Extra kernel gory details: URB handling

This is the traversal of a URB that is submitted via usbfs in the kernel, details and error handling dropped for the sake of the larger picture.

proc_do_submiturb() sets up a usbfs-specific struct async container for housekeeping data and the URB (as a struct urb), puts it on a locally accessible list and then submits the URB into the USB framework with a

ret = usb_submit_urb(as->urb, GFP_KERNEL);

This finishes the usbfs-specific handling of the URB submission request. usb_submit_urb() (defined in drivers/usb/core/urb.c) makes a lot of sanity checks, and eventually calls usb_hcd_submit_urb() (defined in drivers/usb/core/hcd.c). Unless the URB is directed to the root hub itself, the function registered as hcd->driver->urb_enqueue is called with the URB. The hcd is obtained with

hcd = bus_to_hcd(udev->bus);

which merely fetches the usb_hcd structure from the usb_bus structure.

Anyhow for xHCI the list of methods is mapped in drivers/usb/host/xhci.c, where urb_enqueue is assigned with xhci_urb_enqueue() (no surprises here). This function allocates a private data structure with kzalloc() and assigns urb->hcpriv with a pointer to it, and then calls xhci_queue_bulk_tx() (defined in drivers/usb/host/xhci-ring.c) for a bulk transfer URB.

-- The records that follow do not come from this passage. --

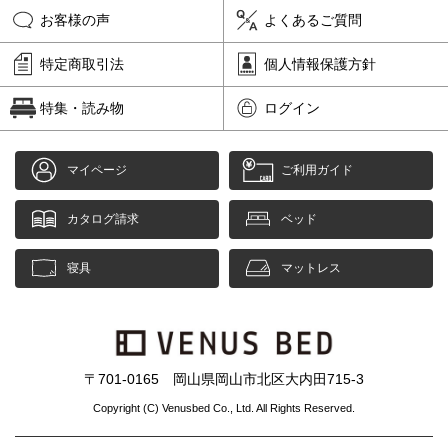
お客様の声
よくあるご質問
特定商取引法
個人情報保護方針
特集・読み物
ログイン
マイページ
ご利用ガイド
カタログ請求
ベッド
寝具
マットレス
〒701-0165 岡山県岡山市北区大内田715-3
Copyright (C) Venusbed Co., Ltd. All Rights Reserved.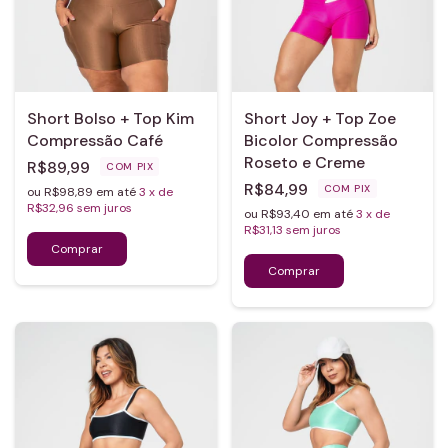
Short Bolso + Top Kim
Short Joy + Top Zoe
Compressão Café
Bicolor Compressão
Roseto e Creme
R$89,99
COM
PIX
R$84,99
COM
PIX
ou R$98,89 em até
3
x de
R$32,96
sem juros
ou R$93,40 em até
3
x de
R$31,13
sem juros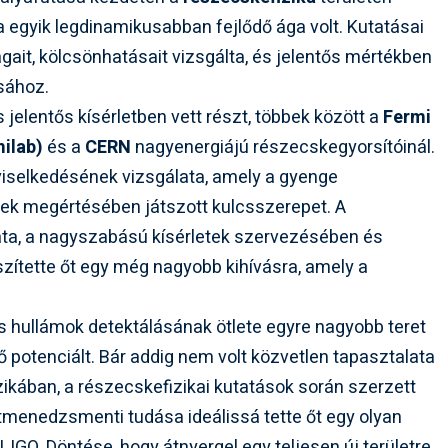
a egyik legdinamikusabban fejlődő ága volt. Kutatásai
gait, kölcsönhatásait vizsgálta, és jelentős mértékben
ásához.
elentős kísérletben vett részt, többek között a
Fermi
milab)
és a
CERN
nagyenergiájú részecskegyorsítóinál.
viselkedésének vizsgálata, amely a gyenge
ek megértésében játszott kulcsszerepet. A
ata, a nagyszabású kísérletek szervezésében és
zítette őt egy még nagyobb kihívásra, amely a
ós hullámok detektálásának ötlete egyre nagyobb teret
jlő potenciált. Bár addig nem volt közvetlen tapasztalata
izikában, a részecskefizikai kutatások során szerzett
tmenedzsmenti tudása ideálissá tette őt egy olyan
IGO. Döntése, hogy átnyergel egy teljesen új területre,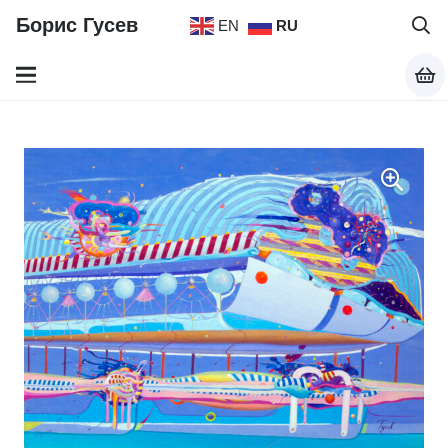
Борис Гусев
EN
RU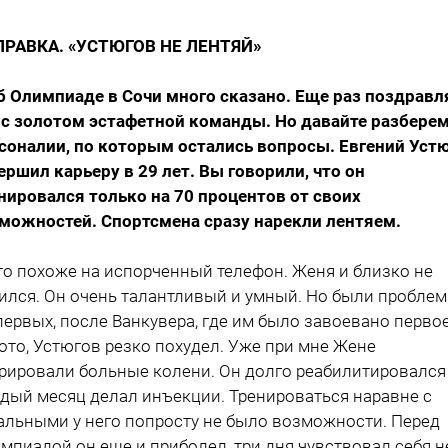
РАВКА. «УСТЮГОВ НЕ ЛЕНТЯЙ»
б Олимпиаде в Сочи много сказано. Еще раз поздрав
 с золотом эстафетной команды. Но давайте разбере
соналии, по которым остались вопросы. Евгений Уст
ершил карьеру в 29 лет. Вы говорили, что он
нировался только на 70 процентов от своих
можностей. Спортсмена сразу нарекли лентяем.
то похоже на испорченный телефон. Женя и близко не
ился. Он очень талантливый и умный. Но были проблем
первых, после Ванкувера, где им было завоевано перво
ото, Устюгов резко похудел. Уже при мне Жене
рировали больные колени. Он долго реабилитировался
дый месяц делал инъекции. Тренироваться наравне с
альными у него попросту не было возможности. Перед
мпиадой он еще и приболел, три дня чувствовал себя н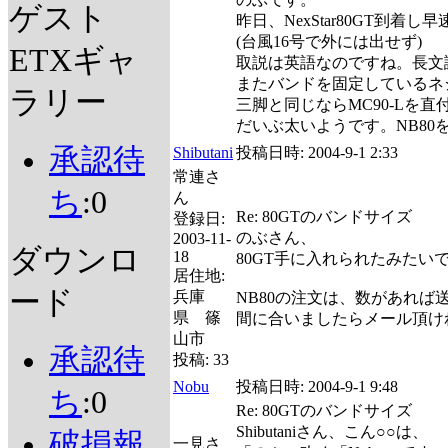
ゲスト
昨日、NexStar80GT到
(台風16号で外には出せず)
ETXギャ
取説は英語なのですね。長文
またバンドを固定しているネ
ラリー
三脚と同じならMC90-Lを
だいぶ太いようです。NB8
承認待
Shibutani
投稿日時:
2004-9-1 2:33
常連さ
ち
:0
ん
Re: 80GTのバンドサイズ
登録日:
のぶさん、
2003-11-
ダウンロ
18
80GT手に入れられたみたい
居住地:
ード
兵庫
NB80の注文は、数があれば
県 篠
間に合いましたらメール頂け
山市
承認待
投稿:
33
Nobu
投稿日時:
2004-9-1 9:48
ち
:0
Re: 80GTのバンドサイズ
Shibutaniさん、こん○○は、
破損報
一見さ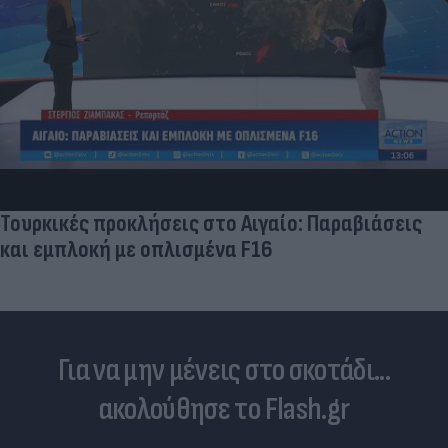
Ηλεκτρικά πατίνια: 3,5 φορές μεγαλύτερος ο
κίνδυνος σοβαρής εγκεφαλικής κάκωσης
Για να μην μένεις στο σκοτάδι...
ακολούθησε το Flash.gr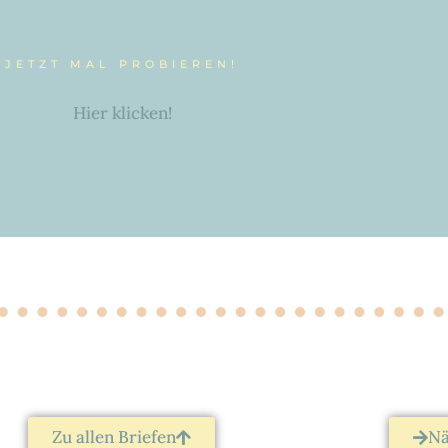
Was fühlst du?
einatmen – halten – ausatmen – halten
JETZT MAL PROBIEREN!
_______________
Hier klicken!
4 x 4 x 4 x 4
Zu allen Briefen
Nä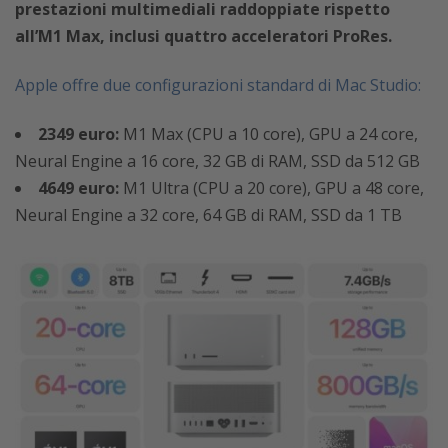
prestazioni multimediali raddoppiate rispetto
all’M1 Max, inclusi quattro acceleratori ProRes.
Apple offre due configurazioni standard di Mac Studio:
2349 euro:
M1 Max (CPU a 10 core), GPU a 24 core,
Neural Engine a 16 core, 32 GB di RAM, SSD da 512 GB
4649 euro:
M1 Ultra (CPU a 20 core), GPU a 48 core,
Neural Engine a 32 core, 64 GB di RAM, SSD da 1 TB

xhci_queue_bulk_tx() calls queue_trb() which actually puts 16 bytes of TRB data into the Transfer Ring (per section 6.4.1 in the xHCI spec), and calls inc_enq() to move the enqueue pointer.

Once the hardware xHCI controller finishes handling the TRB (for better or worse), it queues an entry in the event ring, and issues an interrupt, which is handled by xhci_irq() (also in xhci-ring.c). After several sanity checks, this ISR calls xhci_handle_event() until all events have been handled, and then does the housekeeping tasks for confirming the events with the hardware.

The interesting part in xhci_handle_event() is that it calls handle_tx_event() if the event was a finished transmission URB. This happens to be the function that emits the warning in the title under some conditions. After a lot of complicated stuff, it calls process_bulk_intr_td() for a BULK endpoint TD. Which in turn calls finish_td(), which returns the TD back to the USB subsystem: It calls xhci_td_cleanup(), which checks if all TDs of the relevant URB have been finished. If so, xhci_giveback_urb_in_irq() is called, which in turn calls usb_hcd_giveback_urb() (defined in drivers/usb/core/hcd.c). That function launches a tasklet that completes the URB.